*** Dataset extract Section Begins ***

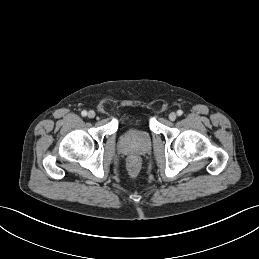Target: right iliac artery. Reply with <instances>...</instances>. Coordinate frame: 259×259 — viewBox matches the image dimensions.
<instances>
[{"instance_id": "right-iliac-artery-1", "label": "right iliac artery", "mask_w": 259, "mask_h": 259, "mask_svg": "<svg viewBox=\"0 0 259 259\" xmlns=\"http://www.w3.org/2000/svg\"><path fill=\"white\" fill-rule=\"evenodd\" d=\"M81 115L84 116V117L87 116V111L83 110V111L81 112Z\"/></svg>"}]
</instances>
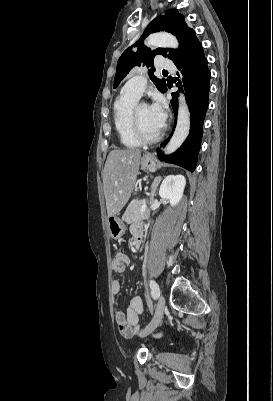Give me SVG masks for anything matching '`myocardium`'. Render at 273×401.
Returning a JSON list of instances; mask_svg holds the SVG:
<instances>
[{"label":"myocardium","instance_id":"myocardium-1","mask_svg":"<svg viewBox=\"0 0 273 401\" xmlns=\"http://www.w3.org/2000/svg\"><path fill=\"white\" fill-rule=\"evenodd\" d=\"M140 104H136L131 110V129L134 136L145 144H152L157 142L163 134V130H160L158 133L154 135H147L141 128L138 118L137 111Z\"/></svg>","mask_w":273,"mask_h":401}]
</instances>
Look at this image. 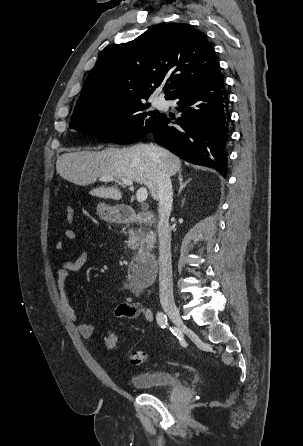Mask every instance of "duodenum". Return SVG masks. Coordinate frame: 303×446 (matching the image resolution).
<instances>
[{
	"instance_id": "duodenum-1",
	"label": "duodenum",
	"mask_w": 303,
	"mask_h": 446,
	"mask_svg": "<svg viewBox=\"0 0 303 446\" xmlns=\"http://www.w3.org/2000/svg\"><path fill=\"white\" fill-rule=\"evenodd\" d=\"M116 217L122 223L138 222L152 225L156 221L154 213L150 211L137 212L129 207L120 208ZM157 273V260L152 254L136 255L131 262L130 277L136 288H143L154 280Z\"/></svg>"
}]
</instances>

*** Dataset extract Section Ends ***
*** Dataset extract Section Begins ***

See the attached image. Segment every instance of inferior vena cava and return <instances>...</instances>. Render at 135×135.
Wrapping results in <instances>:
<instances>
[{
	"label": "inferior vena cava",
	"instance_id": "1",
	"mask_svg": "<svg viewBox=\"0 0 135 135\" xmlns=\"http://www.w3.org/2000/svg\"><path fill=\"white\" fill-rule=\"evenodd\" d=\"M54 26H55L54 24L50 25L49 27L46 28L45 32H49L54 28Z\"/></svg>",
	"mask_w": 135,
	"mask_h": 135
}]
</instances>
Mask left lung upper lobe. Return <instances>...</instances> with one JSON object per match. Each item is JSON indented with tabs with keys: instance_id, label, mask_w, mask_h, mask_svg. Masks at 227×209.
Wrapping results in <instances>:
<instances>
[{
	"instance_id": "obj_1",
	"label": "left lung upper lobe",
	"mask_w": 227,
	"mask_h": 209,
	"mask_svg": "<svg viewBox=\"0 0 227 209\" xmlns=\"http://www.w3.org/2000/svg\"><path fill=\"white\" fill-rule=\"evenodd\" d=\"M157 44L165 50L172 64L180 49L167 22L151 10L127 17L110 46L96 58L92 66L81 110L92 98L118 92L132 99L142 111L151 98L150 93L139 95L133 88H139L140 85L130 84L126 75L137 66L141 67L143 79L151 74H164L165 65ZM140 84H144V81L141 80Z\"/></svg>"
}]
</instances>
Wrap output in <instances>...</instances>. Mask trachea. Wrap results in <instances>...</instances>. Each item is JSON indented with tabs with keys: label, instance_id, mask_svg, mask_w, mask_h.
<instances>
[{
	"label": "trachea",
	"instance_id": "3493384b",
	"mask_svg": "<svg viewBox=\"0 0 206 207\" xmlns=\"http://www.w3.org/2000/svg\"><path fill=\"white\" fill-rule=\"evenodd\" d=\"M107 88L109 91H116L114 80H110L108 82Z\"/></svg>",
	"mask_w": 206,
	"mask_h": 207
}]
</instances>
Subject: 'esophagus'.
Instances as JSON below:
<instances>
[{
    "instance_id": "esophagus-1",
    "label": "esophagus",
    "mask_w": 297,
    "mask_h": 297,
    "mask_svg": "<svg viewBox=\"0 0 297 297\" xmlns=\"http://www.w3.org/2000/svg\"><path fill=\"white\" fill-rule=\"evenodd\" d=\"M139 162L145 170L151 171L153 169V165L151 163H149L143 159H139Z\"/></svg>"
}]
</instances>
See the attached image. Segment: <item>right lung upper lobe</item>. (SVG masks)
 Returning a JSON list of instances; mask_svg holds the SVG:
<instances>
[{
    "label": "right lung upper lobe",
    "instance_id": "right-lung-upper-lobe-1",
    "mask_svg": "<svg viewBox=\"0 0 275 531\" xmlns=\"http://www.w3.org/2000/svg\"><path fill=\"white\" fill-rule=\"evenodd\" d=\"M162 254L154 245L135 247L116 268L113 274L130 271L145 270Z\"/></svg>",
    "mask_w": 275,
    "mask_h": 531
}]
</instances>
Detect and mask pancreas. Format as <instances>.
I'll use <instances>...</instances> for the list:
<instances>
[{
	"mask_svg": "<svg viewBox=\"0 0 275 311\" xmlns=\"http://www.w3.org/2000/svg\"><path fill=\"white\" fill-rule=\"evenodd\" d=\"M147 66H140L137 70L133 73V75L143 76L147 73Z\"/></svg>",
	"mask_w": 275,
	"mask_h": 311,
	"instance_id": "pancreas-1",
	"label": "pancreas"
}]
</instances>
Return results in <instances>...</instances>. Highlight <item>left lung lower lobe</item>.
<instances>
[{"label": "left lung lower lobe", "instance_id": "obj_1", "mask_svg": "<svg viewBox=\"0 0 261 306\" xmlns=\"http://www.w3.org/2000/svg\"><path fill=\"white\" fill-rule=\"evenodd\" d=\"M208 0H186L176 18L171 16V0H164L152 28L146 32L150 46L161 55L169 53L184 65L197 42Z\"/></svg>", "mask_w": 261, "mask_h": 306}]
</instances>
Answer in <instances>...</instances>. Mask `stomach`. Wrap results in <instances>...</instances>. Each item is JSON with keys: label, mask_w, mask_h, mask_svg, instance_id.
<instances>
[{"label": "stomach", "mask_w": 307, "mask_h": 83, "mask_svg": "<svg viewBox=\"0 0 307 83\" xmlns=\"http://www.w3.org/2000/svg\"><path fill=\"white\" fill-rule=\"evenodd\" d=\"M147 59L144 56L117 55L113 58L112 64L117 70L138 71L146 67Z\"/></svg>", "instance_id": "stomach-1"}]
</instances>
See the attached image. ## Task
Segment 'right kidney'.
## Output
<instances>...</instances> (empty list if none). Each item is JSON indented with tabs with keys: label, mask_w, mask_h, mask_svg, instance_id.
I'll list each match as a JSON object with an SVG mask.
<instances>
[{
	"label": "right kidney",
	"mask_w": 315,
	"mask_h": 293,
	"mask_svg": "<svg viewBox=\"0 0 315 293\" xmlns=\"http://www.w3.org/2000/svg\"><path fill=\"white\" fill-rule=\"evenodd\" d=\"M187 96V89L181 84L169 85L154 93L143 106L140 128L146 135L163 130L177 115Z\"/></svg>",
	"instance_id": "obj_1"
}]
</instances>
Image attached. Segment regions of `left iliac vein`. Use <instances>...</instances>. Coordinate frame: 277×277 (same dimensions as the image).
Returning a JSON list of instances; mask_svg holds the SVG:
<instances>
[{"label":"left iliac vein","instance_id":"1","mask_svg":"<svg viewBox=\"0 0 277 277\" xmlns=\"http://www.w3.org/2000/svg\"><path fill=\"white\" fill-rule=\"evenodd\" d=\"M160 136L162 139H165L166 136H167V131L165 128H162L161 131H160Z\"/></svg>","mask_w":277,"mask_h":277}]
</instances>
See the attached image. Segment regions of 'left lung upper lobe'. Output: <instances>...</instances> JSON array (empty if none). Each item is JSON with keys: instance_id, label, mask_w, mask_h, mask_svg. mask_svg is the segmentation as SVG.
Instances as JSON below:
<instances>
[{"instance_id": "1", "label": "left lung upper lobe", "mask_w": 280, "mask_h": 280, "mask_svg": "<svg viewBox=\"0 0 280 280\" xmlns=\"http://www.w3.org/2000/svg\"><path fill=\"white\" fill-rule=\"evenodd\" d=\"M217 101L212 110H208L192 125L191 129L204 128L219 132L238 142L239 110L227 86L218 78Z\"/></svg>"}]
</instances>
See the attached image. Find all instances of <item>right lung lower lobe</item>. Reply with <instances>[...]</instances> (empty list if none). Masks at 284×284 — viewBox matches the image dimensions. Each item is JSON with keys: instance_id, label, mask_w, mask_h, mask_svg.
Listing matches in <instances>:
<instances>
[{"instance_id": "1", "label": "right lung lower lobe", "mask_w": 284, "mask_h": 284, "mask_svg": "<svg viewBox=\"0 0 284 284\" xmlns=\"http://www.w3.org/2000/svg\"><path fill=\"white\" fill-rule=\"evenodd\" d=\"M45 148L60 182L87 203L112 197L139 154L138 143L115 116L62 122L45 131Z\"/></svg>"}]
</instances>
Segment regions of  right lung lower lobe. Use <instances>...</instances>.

*** Dataset extract Section Ends ***

• Task item: Looking at the data above, return every line from the one with "See the attached image. Segment regions" down to the one with "lobe. Use <instances>...</instances>.", exactly and inclusively.

• Finished exercise:
See the attached image. Segment regions of 'left lung upper lobe'. Output: <instances>...</instances> JSON array (empty if none). Each item is JSON with keys: instance_id, label, mask_w, mask_h, mask_svg. mask_svg is the segmentation as SVG.
Instances as JSON below:
<instances>
[{"instance_id": "1", "label": "left lung upper lobe", "mask_w": 280, "mask_h": 280, "mask_svg": "<svg viewBox=\"0 0 280 280\" xmlns=\"http://www.w3.org/2000/svg\"><path fill=\"white\" fill-rule=\"evenodd\" d=\"M217 101L212 110H208L192 125L191 129L204 128L219 132L238 142L239 110L227 86L218 78Z\"/></svg>"}]
</instances>
See the attached image. Find all instances of <item>right lung lower lobe</item>. Reply with <instances>[...]</instances> (empty list if none). Masks at 284×284 — viewBox matches the image dimensions. Each item is JSON with keys: instance_id, label, mask_w, mask_h, mask_svg.
Listing matches in <instances>:
<instances>
[{"instance_id": "1", "label": "right lung lower lobe", "mask_w": 284, "mask_h": 284, "mask_svg": "<svg viewBox=\"0 0 284 284\" xmlns=\"http://www.w3.org/2000/svg\"><path fill=\"white\" fill-rule=\"evenodd\" d=\"M45 148L60 182L87 203L112 197L139 154L138 143L115 116L62 122L45 131Z\"/></svg>"}]
</instances>
Segment regions of  right lung lower lobe. Use <instances>...</instances>.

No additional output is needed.